== Data to examine

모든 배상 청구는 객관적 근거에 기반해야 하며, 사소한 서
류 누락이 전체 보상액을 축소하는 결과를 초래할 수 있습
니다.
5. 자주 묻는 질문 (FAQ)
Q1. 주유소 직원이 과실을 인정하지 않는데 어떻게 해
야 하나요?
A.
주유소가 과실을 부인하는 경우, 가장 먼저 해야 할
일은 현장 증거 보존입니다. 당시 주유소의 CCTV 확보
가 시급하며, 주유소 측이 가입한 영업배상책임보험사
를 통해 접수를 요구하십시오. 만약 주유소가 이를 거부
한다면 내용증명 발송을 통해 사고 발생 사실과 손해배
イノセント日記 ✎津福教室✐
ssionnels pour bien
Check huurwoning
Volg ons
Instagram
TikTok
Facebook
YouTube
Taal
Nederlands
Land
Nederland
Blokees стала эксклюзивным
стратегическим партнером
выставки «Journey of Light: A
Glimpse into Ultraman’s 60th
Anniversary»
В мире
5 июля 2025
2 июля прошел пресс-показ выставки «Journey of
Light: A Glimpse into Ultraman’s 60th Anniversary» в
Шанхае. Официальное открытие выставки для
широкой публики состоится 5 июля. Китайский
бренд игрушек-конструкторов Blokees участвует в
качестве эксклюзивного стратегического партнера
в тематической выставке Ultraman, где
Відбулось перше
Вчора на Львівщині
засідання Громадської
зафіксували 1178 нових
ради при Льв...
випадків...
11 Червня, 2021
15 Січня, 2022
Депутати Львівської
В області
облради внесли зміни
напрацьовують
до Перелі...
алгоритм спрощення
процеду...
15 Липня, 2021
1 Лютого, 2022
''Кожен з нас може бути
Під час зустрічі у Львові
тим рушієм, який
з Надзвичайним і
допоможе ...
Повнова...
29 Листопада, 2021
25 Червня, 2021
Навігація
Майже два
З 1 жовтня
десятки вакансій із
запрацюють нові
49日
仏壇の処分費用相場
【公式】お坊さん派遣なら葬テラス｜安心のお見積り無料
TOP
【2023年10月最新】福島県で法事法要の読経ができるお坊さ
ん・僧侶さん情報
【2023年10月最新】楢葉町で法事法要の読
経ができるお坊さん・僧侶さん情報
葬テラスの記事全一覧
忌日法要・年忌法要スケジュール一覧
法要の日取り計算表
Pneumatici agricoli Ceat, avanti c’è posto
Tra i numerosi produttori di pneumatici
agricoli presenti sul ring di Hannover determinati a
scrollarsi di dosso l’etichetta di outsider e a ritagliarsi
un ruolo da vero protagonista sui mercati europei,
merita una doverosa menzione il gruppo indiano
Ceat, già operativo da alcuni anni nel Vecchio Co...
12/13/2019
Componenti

====

• Work order
Would you reproduce the material above in full, exactly as given?

• Exercise result
모든 배상 청구는 객관적 근거에 기반해야 하며, 사소한 서
류 누락이 전체 보상액을 축소하는 결과를 초래할 수 있습
니다.
5. 자주 묻는 질문 (FAQ)
Q1. 주유소 직원이 과실을 인정하지 않는데 어떻게 해
야 하나요?
A.
주유소가 과실을 부인하는 경우, 가장 먼저 해야 할
일은 현장 증거 보존입니다. 당시 주유소의 CCTV 확보
가 시급하며, 주유소 측이 가입한 영업배상책임보험사
를 통해 접수를 요구하십시오. 만약 주유소가 이를 거부
한다면 내용증명 발송을 통해 사고 발생 사실과 손해배
イノセント日記 ✎津福教室✐
ssionnels pour bien
Check huurwoning
Volg ons
Instagram
TikTok
Facebook
YouTube
Taal
Nederlands
Land
Nederland
Blokees стала эксклюзивным
стратегическим партнером
выставки «Journey of Light: A
Glimpse into Ultraman’s 60th
Anniversary»
В мире
5 июля 2025
2 июля прошел пресс-показ выставки «Journey of
Light: A Glimpse into Ultraman’s 60th Anniversary» в
Шанхае. Официальное открытие выставки для
широкой публики состоится 5 июля. Китайский
бренд игрушек-конструкторов Blokees участвует в
качестве эксклюзивного стратегического партнера
в тематической выставке Ultraman, где
Відбулось перше
Вчора на Львівщині
засідання Громадської
зафіксували 1178 нових
ради при Льв...
випадків...
11 Червня, 2021
15 Січня, 2022
Депутати Львівської
В області
облради внесли зміни
напрацьовують
до Перелі...
алгоритм спрощення
процеду...
15 Липня, 2021
1 Лютого, 2022
''Кожен з нас може бути
Під час зустрічі у Львові
тим рушієм, який
з Надзвичайним і
допоможе ...
Повнова...
29 Листопада, 2021
25 Червня, 2021
Навігація
Майже два
З 1 жовтня
десятки вакансій із
запрацюють нові
49日
仏壇の処分費用相場
【公式】お坊さん派遣なら葬テラス｜安心のお見積り無料
TOP
【2023年10月最新】福島県で法事法要の読経ができるお坊さ
ん・僧侶さん情報
【2023年10月最新】楢葉町で法事法要の読
経ができるお坊さん・僧侶さん情報
葬テラスの記事全一覧
忌日法要・年忌法要スケジュール一覧
法要の日取り計算表
Pneumatici agricoli Ceat, avanti c’è posto
Tra i numerosi produttori di pneumatici
agricoli presenti sul ring di Hannover determinati a
scrollarsi di dosso l’etichetta di outsider e a ritagliarsi
un ruolo da vero protagonista sui mercati europei,
merita una doverosa menzione il gruppo indiano
Ceat, già operativo da alcuni anni nel Vecchio Co...
12/13/2019
Componenti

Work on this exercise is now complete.